The world of work no longer provides the same anchor and cross-generational stories it used to, and for many young men the lack of unskilled jobs leads to football providing one of the few constants. It can like gang culture, provide a sense of belonging and even rites of passage and becoming an adult.
What can strangers or friends talk about to fill public conversations and space? Very few people want to talk in too much detail about politics, and the death of socialism and decline of trade unions, has deprived us of many rich conversations about work, culture and the world. Football in an anti-political age becomes even more important.
Football allows men to express emotions, feelings and hopes, which are not permissible elsewhere. Despite widespread social change, the old image of masculinity still shapes much of Scotland, and many men fear stepping outside the safety of its conformity and familiarity. This means across Scotland many men find it difficult to reach out to the emotions and vocabulary of being different, open, and connecting with other men and women.
Many years ago I ran a men’s group in Glasgow for five years. The men were a mixture of middle and working class, with a wide age range, some successful, some less so, but there was a deep sense of puzzlement about what it was to be a modern man. Some of the men felt threatened by what they saw as the ‘demands’ of modern women: a bit of attention, respect, intimacy. There was a grasping for a sense of language and what it meant to be a modern man.
The caricaturing and pathologising of Scottish men hurts and constrains men and should stop. This necessitates challenging the dishonesy, McLad phenomenon and obsession with football. Middle class men need to stop pretending they are something they are not, and the media has to start taking its responsibility seriously to portray Scottish men in their complexity and diversity.
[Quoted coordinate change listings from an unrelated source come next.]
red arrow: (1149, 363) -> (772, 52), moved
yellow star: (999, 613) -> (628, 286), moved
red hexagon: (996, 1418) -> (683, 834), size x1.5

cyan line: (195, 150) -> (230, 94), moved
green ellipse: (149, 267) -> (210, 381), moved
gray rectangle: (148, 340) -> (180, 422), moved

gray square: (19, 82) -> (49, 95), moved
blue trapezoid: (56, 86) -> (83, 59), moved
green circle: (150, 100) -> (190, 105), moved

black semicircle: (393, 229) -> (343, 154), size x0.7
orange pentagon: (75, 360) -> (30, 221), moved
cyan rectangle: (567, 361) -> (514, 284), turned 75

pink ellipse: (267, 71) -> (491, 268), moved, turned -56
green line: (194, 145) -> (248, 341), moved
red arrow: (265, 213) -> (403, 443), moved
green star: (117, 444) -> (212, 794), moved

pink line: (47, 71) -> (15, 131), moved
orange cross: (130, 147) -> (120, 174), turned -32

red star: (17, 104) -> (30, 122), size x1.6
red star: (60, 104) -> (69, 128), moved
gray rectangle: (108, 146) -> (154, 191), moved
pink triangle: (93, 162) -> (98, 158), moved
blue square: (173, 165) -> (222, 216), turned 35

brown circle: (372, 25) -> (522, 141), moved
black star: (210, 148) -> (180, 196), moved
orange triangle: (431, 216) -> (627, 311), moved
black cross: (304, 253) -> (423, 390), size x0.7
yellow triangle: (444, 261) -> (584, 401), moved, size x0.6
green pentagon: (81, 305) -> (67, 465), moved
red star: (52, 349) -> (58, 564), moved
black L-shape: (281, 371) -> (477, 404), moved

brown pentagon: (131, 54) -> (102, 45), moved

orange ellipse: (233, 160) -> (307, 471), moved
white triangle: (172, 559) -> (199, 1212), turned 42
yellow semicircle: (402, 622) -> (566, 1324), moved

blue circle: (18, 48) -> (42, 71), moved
This entails breaking free from the ghastly ‘plastic proletarian’ role on one side, and the metrosexual, emasculated male on the other. We need to celebrate and reflect honestly the rich spectrum of Scottish men, acknowledge the positive and the negative, and find ways of identifying some real, grounded Scottish heroes and role models beyond celebrity. Maybe we can start by nurturing a very different kind of man from the pub bores who inhabit a large part of our TV and radio from this Saturday.